More surprising was the discovery that the APC/C is expressed and remains active in differentiated vertebrate cells, such as neuron(Gieffers et al., 1999). Unexpected neurobiological functions orchestrated by APC/C^CDH1 have since been deciphered, ranging from axon growth, neuronal survival and synaptic functions (reviewed by Kim and Bonni, 2007). Thus, SnoN, a co-transcriptional repressor of the TGFβ signaling pathway, which is involved in elongation of neuron axons in developing cerebellum, is a target of APC/C^CDH1(Stroschein et al., 2001; Wan et al., 2001; Stegmüller et al., 2006). Another transcriptional regulator targeted in a Dbox-dependent manner by neuronal APC^CDH1 is the helix-loop-helix protein Id2 (inhibitor of DNA binding 2) (Lasorella et al.,2006). Finally, APC^CDH1 regulates synaptic function through the Dbox-containing substrate Liprin-α in flies(van Roessel et al., 2004). A postsynaptic role for the APC/C in the restriction of glutamate receptor abundance has also been described in worm(Juo and Kaplan, 2004). However, despite these recent findings, the number of identified APC/C substrates in differentiated cells remains limited and the regulation of its activity, beyond cell division, is still poorly described.

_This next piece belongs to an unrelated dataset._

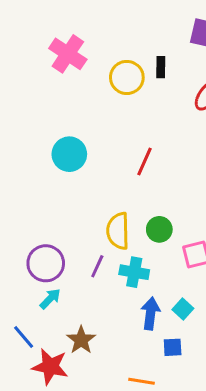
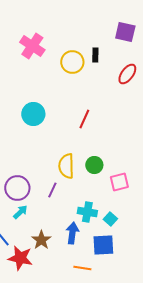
cyan cross: (134, 272) -> (87, 212), moved
blue arrow: (150, 313) -> (72, 233), moved
blue square: (173, 347) -> (103, 245), size x1.6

In the model plant Arabidopsis thaliana, single-copy genes encode counterparts of all known vertebrate APC/C subunits, except for APC3/CDC27(Capron et al., 2003a). Nine APC/C activators have also been identified: six CDC20 and three CCS52/CDH1 isoforms. Several reports support a role for plant APC/C in the regulation of the cell cycle. Thus, mitotic cyclins are degraded in a Dbox-dependent manner(Genschik et al., 1998) and their degradation is required for the reorganization of mitotic microtubules to the phragmoplast and for proper cytokinesis(Weingartner et al., 2004). Furthermore, Arabidopsis apc2(Capron et al., 2003b), apc6/NOMEGA (Kwee and Sundaresan,2003) loss-of-function mutants are impaired in megagametogenesis after the first mitotic division. In addition, in Medicago species,CDH1-type activators are involved in endoreduplication, a modified cell cycle during which DNA continues to be duplicated in the absence of mitosis(Cebolla et al., 1999; Vinardell et al., 2003). Finally, the removal of CDC27B/HBT APC/C subunit in Arabidopsis root or leaf sectors revealed defects in both cell division and endoreduplication(Serralbo et al., 2006).

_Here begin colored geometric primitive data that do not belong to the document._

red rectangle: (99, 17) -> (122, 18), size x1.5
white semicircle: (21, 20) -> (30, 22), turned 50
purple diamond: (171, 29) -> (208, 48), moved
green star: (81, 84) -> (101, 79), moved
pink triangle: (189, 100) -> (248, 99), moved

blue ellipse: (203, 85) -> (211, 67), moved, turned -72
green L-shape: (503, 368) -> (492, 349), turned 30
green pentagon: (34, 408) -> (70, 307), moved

Here, we have used two different cyclin reporter constructs to probe APC/C E3 ligase activity during plant development and particularly in various differentiated cell types. Strikingly, we found that the APC/C remains active in most post-mitotic cells. Second, we engineered different APC/C hypomorphic Arabidopsis transgenic lines and found that a reduction in the activity of this E3 ligase leads to multiple developmental abnormalities. Among them, the cellular organization of the inflorescence stems revealed increased amounts of vascular tissues.

The N-terminal mitotic cyclin domains used in this report have been described previously (Genschik et al.,1998). The fragments carrying the coding regions of tobacco cyclins with native or mutated Dbox motifs were cloned into pBluescript II SK⁺ (Stratagene) vector in frame with the β-Glucuronidase(GUS)-coding sequence. Subsequently, the BamHI-SacI fragments were subcloned into the binary pBI121.1 vector (Clontech), replacing the GUS reporter gene.

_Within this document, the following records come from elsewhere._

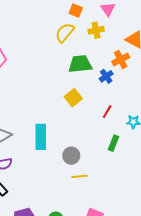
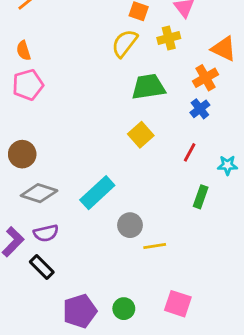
blue cross: (106, 76) -> (200, 109), moved
cyan rectangle: (41, 137) -> (97, 193), turned 50
gray circle: (71, 156) -> (130, 225), moved

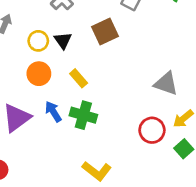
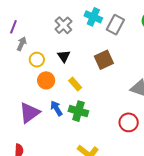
brown square: (105, 31) -> (104, 60), moved
yellow circle: (38, 41) -> (37, 60), moved

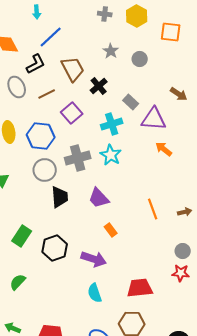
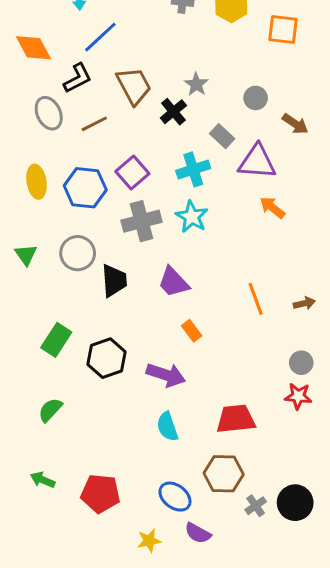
gray star: (111, 51) -> (196, 84), moved
gray circle: (140, 59) -> (256, 98), moved
purple square: (72, 113) -> (132, 173), moved
gray circle: (45, 170) -> (78, 253), moved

Fragments of 323 bp (nucleotides 191 to 514) from the APC10-coding sequence and of 456 bp (nucleotides 1046 to 1502) from the APC6-coding sequence were cloned into the pB2GW7 [described by Karimi et al.(Karimi et al., 2002)] to generate the 35S::APC10 and the 35S::APC6 co-suppression constructs,respectively.

The vector pFGC5941 (Kerschen et al.,2004) was used to generate the RNAi constructs. The same APC10 and APC6 fragments as indicated above were cloned into the PFGC5941 vector. One sequence was cloned at the XhoI and NcoI sites. and the other was cloned in the other orientation at the XmaI and XbaI sites. These constructs generate hairpin structured RNA that will trigger RNAi silencing of APC10 and APC6, respectively.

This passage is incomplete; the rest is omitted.